Sotheby’s said Monday that it plans to offer $300 million worth of bonds in order to finance the acquisition of its New York headquarters.
The custion said said it expects to use the proceeds from these offerings to finance the acquisition of its property on 1334 York Avenue, on the upper east side of Manhattan, and to redeem its $100 million of existing 6.875 percent notes due 2009.
Sotheby’s said it plans to offer $150 million of senior unsecured convertible notes due 2013 and $150 million of senior unsecured notes due 2015 through offerings to qualified institutional buyers.
The interest rates, conversion rate of the convertible notes, offering prices, and other terms are to be determined by negotiations between Sotheby’s and the initial purchasers of the notes, the suction house said Monday.
On Thursday, Sotheby’s provided an update of its offering, saying it expects to close on the offering of $175 million of senior unsecured convertible notes due 2013 on or about June 17. It said it granted the initial purchasers an option to buy up to an additional $25 million of convertible notes to cover over-allotments, if any.

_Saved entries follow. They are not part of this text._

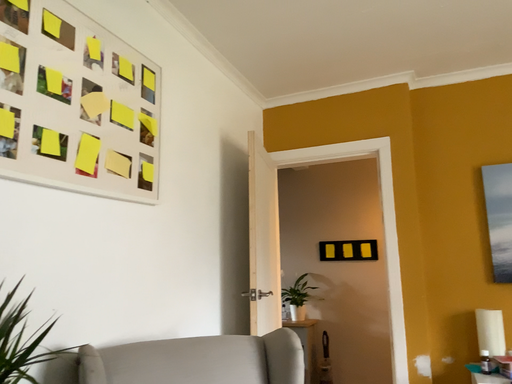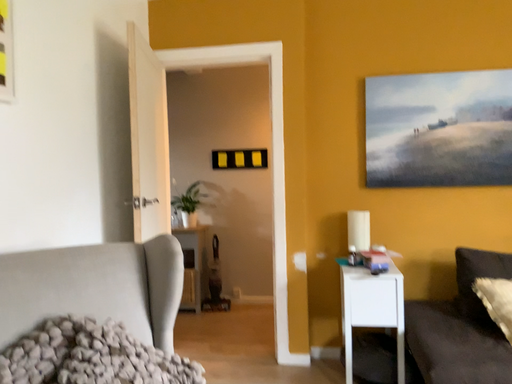 Question: Which way did the camera rotate in the video?

Choices:
 (A) rotated left
 (B) rotated right

Answer: (B) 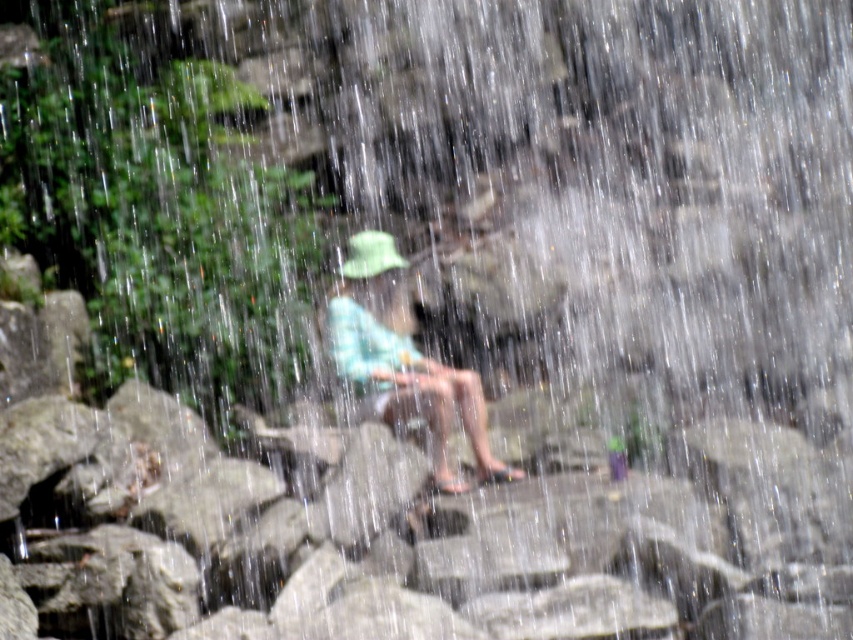 Does light blue fabric hat at center have a greater height compared to green fabric hat at center?

Yes, light blue fabric hat at center is taller than green fabric hat at center.

What do you see at coordinates (402, 358) in the screenshot?
I see `light blue fabric hat at center` at bounding box center [402, 358].

Is point (462, 394) positioned after point (375, 248)?

That is False.

Where is `light blue fabric hat at center`? Image resolution: width=853 pixels, height=640 pixels. light blue fabric hat at center is located at coordinates (402, 358). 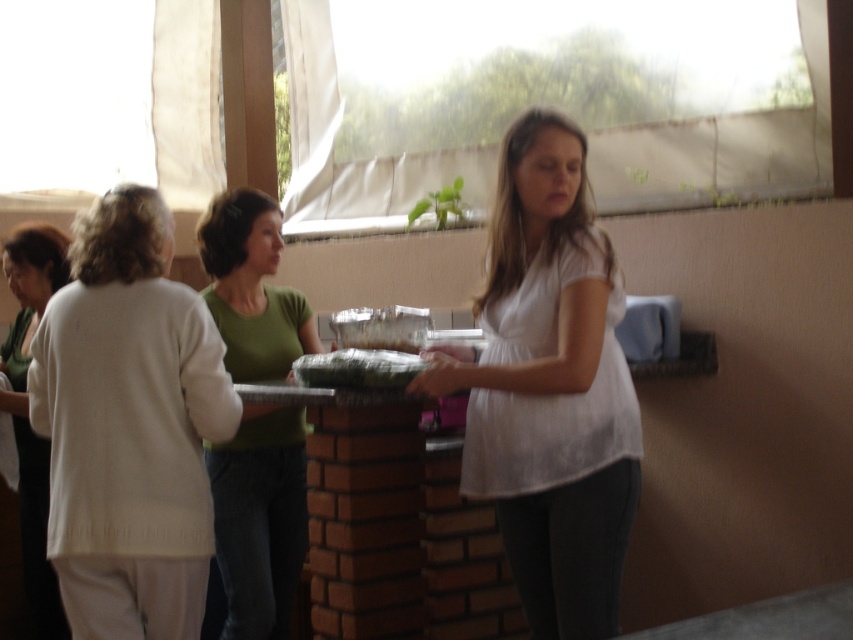 Can you confirm if white knit sweater at left is bigger than green matte food at center?

Indeed, white knit sweater at left has a larger size compared to green matte food at center.

Is point (184, 582) farther from camera compared to point (370, 380)?

No.

At what (x,y) coordinates should I click in order to perform the action: click on white knit sweater at left. Please return your answer as a coordinate pair (x, y). Looking at the image, I should click on tap(129, 426).

Is white matte shirt at center to the left of white sweater at left from the viewer's perspective?

Incorrect, white matte shirt at center is not on the left side of white sweater at left.

Is white matte shirt at center closer to camera compared to white sweater at left?

That is True.

Is point (556, 125) closer to camera compared to point (25, 269)?

That is True.

Identify the location of white matte shirt at center. The width and height of the screenshot is (853, 640). (549, 387).

Measure the distance between green matte shirt at center and white sweater at left.

They are 3.53 feet apart.

Is point (239, 484) farther from camera compared to point (35, 472)?

No, it is not.

At what (x,y) coordinates should I click in order to perform the action: click on green matte shirt at center. Please return your answer as a coordinate pair (x, y). Image resolution: width=853 pixels, height=640 pixels. Looking at the image, I should click on (259, 518). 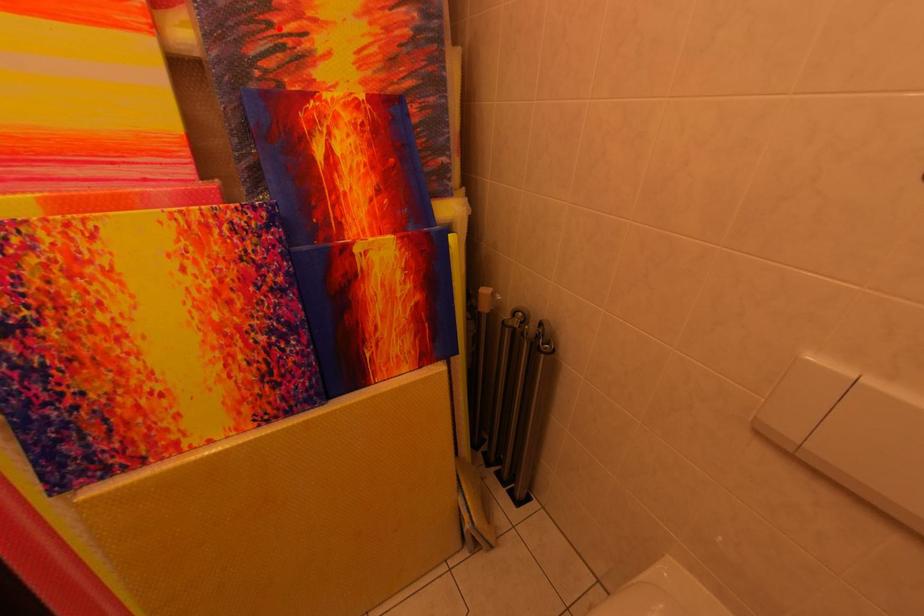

The senior unsecured convertible notes will pay interest semiannually at a rate of 3.125 percent per year. The company added that in certain circumstances, the notes will be convertible into cash, common shares or a combination thereof, based on an initial conversion rate of 29.4122 shares of common stock per $1,000 principal amount of the notes, representing an initial conversion price of about $34 per share.